Hungarian opposition parties benefited from €4.4 million in foreign funding ahead of general election, declassified secret service report reveals

An official report published by the Hungarian secret service links payments made by a U.S. non-profit, which has close ties to the Democratic Party and critics of the Hungarian government, to a movement founded by Hungarian opposition politician Péter Márki-Zay

editor: REMIX NEWS
author: Thomas Brooke
Hungarian opposition politician Peter Marki-Zay addresses supporters during an election night rally in Budapest, Hungary, Sunday, April 3, 2022. (AP Photo/Anna Szilagyi)

Close to 2 billion Hungarian forints in foreign funding was received by Hungary’s united opposition movement during the last election campaign, a report recently declassified by the Hungarian secret service revealed.

A total of 1.8 billion forints (€4.4 million) was transferred from the U.S.-based Action for Democracy to the Everybody’s Hungary Movement (MMM), founded by opposition politician Péter Márki-Zay which formed part of the United for Hungary political alliance to contest Prime Minister Viktor Orbán’s Fidesz party in the general election held back in April.

Action for Democracy, which launched back in February, describes itself as an “international pro-democracy grassroots solidarity movement” aiming to “push back against the rising threat of autocracy around the world.” The organization also provided an addition 1.15 billion (€2.8 million) to “three Hungarian companies last spring and summer,” the MTI news agency reported Brigadier General Zoltan Andras Kovacs, the director general of the National Information Centre (NIK) as saying.

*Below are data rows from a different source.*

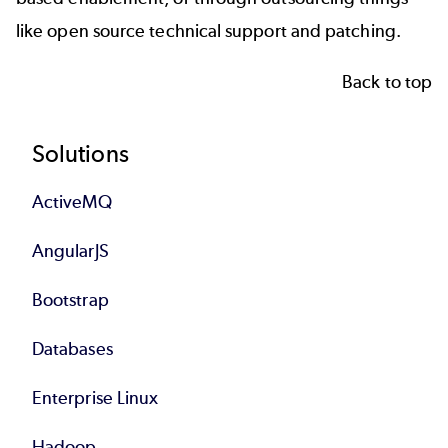
like
open source technical support and patching
.
Back to top
Footer
Solutions
ActiveMQ
AngularJS
Bootstrap
Databases
Enterprise Linux
Hadoop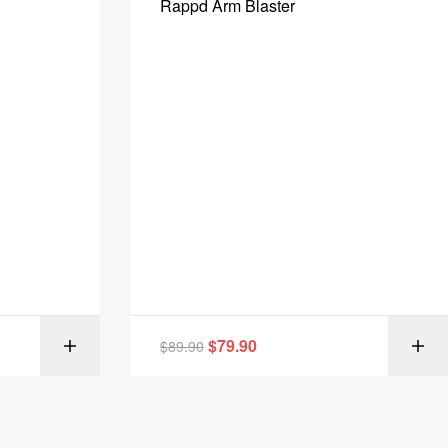
Rappd Arm Blaster
$
79.90
IONS
$
89.90
SELECT OPTIONS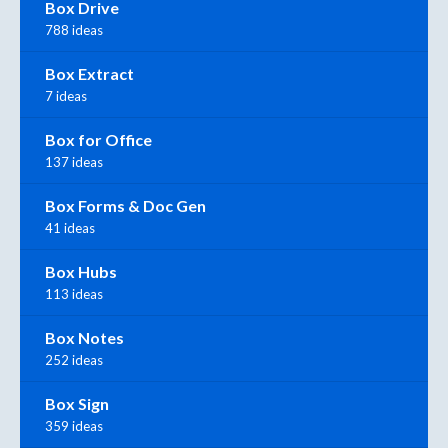
Box Drive
788 ideas
Box Extract
7 ideas
Box for Office
137 ideas
Box Forms & Doc Gen
41 ideas
Box Hubs
113 ideas
Box Notes
252 ideas
Box Sign
359 ideas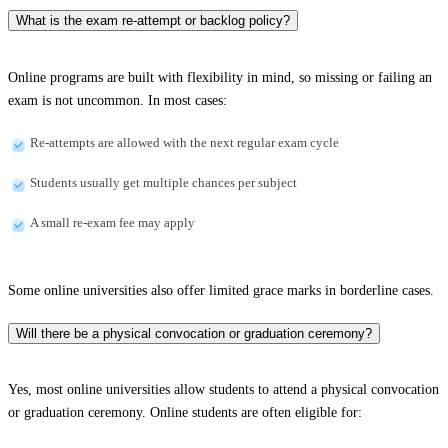
What is the exam re-attempt or backlog policy?
Online programs are built with flexibility in mind, so missing or failing an
exam is not uncommon. In most cases:
Re-attempts are allowed with the next regular exam cycle
Students usually get multiple chances per subject
A small re-exam fee may apply
Some online universities also offer limited grace marks in borderline cases.
Will there be a physical convocation or graduation ceremony?
Yes, most online universities allow students to attend a physical convocation
or graduation ceremony. Online students are often eligible for: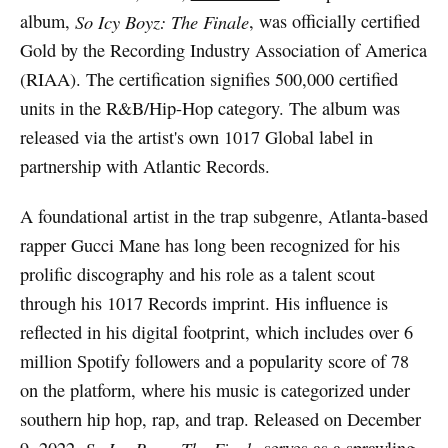
album,
So Icy Boyz: The Finale
, was officially certified
Gold by the Recording Industry Association of America
(RIAA). The certification signifies 500,000 certified
units in the R&B/Hip-Hop category. The album was
released via the artist's own 1017 Global label in
partnership with Atlantic Records.
A foundational artist in the trap subgenre, Atlanta-based
rapper Gucci Mane has long been recognized for his
prolific discography and his role as a talent scout
through his 1017 Records imprint. His influence is
reflected in his digital footprint, which includes over 6
million Spotify followers and a popularity score of 78
on the platform, where his music is categorized under
southern hip hop, rap, and trap. Released on December
9, 2022,
serves as a sprawling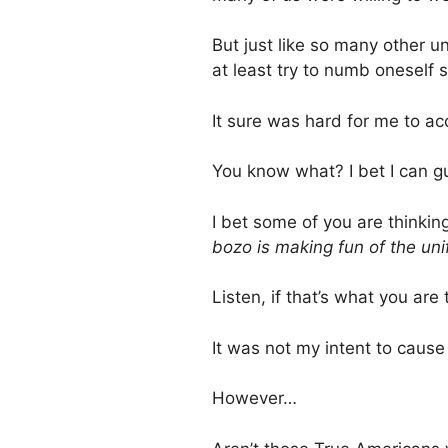
But just like so many other un
at least try to numb oneself
It sure was hard for me to acc
You know what? I bet I can g
I bet some of you are thinkin
bozo is making fun of the uni
Listen, if that’s what you are
It was not my intent to cause 
However…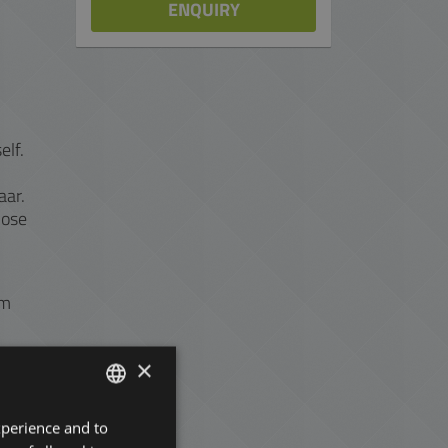
ENQUIRY
elf.
aar.
hose
om
×
xperience and to
ENGLISH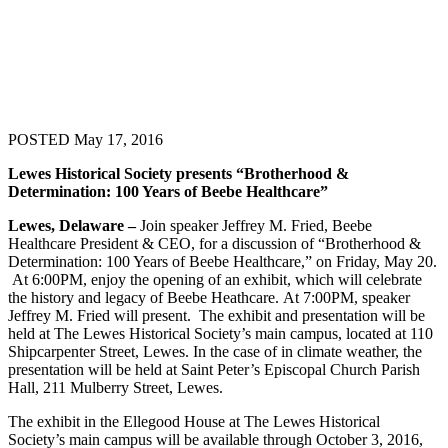
POSTED May 17, 2016
Lewes Historical Society presents “Brotherhood &
Determination: 100 Years of Beebe Healthcare”
Lewes, Delaware –
Join speaker Jeffrey M. Fried, Beebe
Healthcare President & CEO, for a discussion of “Brotherhood &
Determination: 100 Years of Beebe Healthcare,” on Friday, May 20.
At 6:00PM, enjoy the opening of an exhibit, which will celebrate
the history and legacy of Beebe Heathcare. At 7:00PM, speaker
Jeffrey M. Fried will present. The exhibit and presentation will be
held at The Lewes Historical Society’s main campus, located at 110
Shipcarpenter Street, Lewes. In the case of in climate weather, the
presentation will be held at Saint Peter’s Episcopal Church Parish
Hall, 211 Mulberry Street, Lewes.
The exhibit in the Ellegood House at The Lewes Historical
Society’s main campus will be available through October 3, 2016,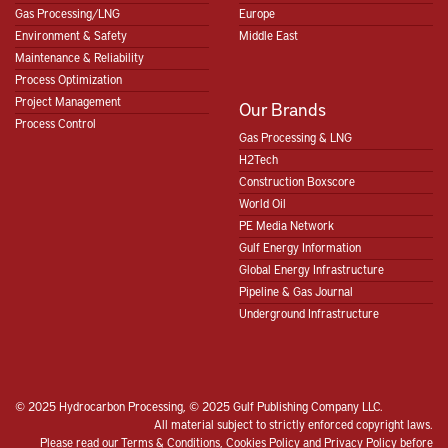
Gas Processing/LNG
Europe
Environment & Safety
Middle East
Maintenance & Reliability
Process Optimization
Project Management
Our Brands
Process Control
Gas Processing & LNG
H2Tech
Construction Boxscore
World Oil
PE Media Network
Gulf Energy Information
Global Energy Infrastructure
Pipeline & Gas Journal
Underground Infrastructure
© 2025 Hydrocarbon Processing, © 2025 Gulf Publishing Company LLC.
All material subject to strictly enforced copyright laws.
Please read our
Terms & Conditions
,
Cookies Policy
and
Privacy Policy
before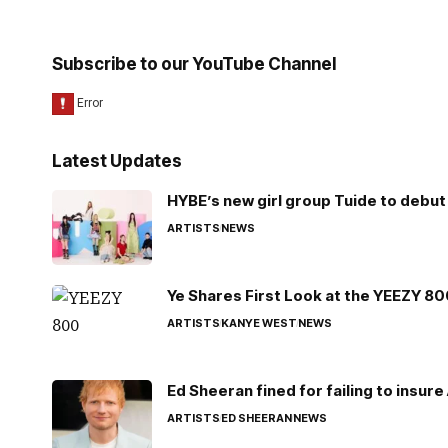
Subscribe to our YouTube Channel
Latest Updates
HYBE’s new girl group Tuide to debut 
ARTISTS
NEWS
Ye Shares First Look at the YEEZY 8
ARTISTS
KANYE WEST
NEWS
Ed Sheeran fined for failing to insur
ARTISTS
ED SHEERAN
NEWS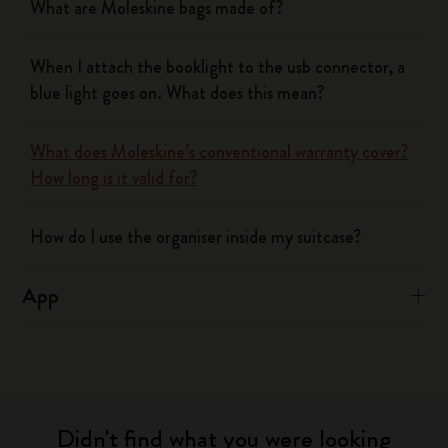
What are Moleskine bags made of?
When I attach the booklight to the usb connector, a
blue light goes on. What does this mean?
What does Moleskine’s conventional warranty cover?
How long is it valid for?
How do I use the organiser inside my suitcase?
App
Didn't find what you were looking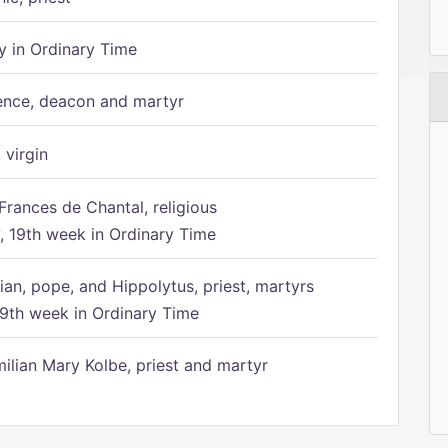
 in Ordinary Time
ence, deacon and martyr
 virgin
Frances de Chantal, religious
 19th week in Ordinary Time
ian, pope, and Hippolytus, priest, martyrs
9th week in Ordinary Time
ilian Mary Kolbe, priest and martyr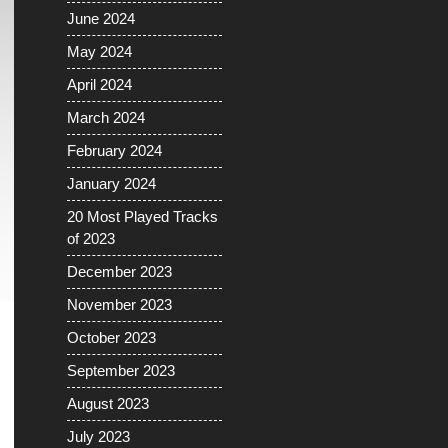
June 2024
May 2024
April 2024
March 2024
February 2024
January 2024
20 Most Played Tracks
of 2023
December 2023
November 2023
October 2023
September 2023
August 2023
July 2023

Kovacs tweeted that the declassified transactions “seriously infringe on the sovereignty of Hungary” and insisted the Hungarian public had “a right to know” about political organizations linked to Hungary’s opposition parties being in receipt of foreign finances.

Hungarian law explicitly prohibits foreign financing.

As Remix News previously reported, Action for Democracy describes itself as a counterweight to the growing “cabal of autocrats and dictators,” and its executive director Dávid Korányi — a chief adviser to the left-wing Budapest mayor, Gergely Karácsony — told the Axios news outlet back in August that its work is “not just about Hungary,” but also about confronting the “systemic risk” of those around the world seeking to emulate Viktor Orbán’s “nationalist populist model.” As well as Hungary, on its website it also makes reference to Poland and Brazil which it claims are “under siege” and at risk of falling into “dictatorships such as China and Russia.”

It also describes Italy, which recently elected its first truly conservative government in decades, and Turkey as its “key battleground states.”

Action for Democracy’s advisory board includes other anti-government voices such as its chair, Kati Marton, former U.S. ambassador to Hungary, Eleni Kounalakis, and left-wing political writer and Guardian columnist, Timothy Garton Ash, who referred to Hungary following Orbán’s victory in April as Europe’s “enemy within.”

Mate Kocsis, the leader of the ruling Fidesz party’s parliamentary group, initiated the declassification of the damning report which he said presented “shocking” and “serious” evidence of foreign interference in Hungary’s national elections.

In a post on his social media channels on Wednesday, Kocsis wrote: “The left kept silent about foreign money before the elections, and later they even denied that they were in contact with foreign financiers. After it turned out that money did come from abroad, they denied half of it.

“If we only look at the amount of foreign funding allocated to the left-wing parties running in the elections, it is roughly four times the amount provided by the Hungarian budget for the parties’ campaign expenses,” the Fidez faction leader added, describing the matter as one that “seriously violates the country’s sovereignty.”

Left-wing journalists such as Szabolcs Panyi have already sought to discredit or play down what he described as a “Kremlin-style counterillegience operation against the ‘CIA funded’ Hungarian opposition,” a move Kovacs described as “spin” intended to “deflect attention away from the stubborn facts.”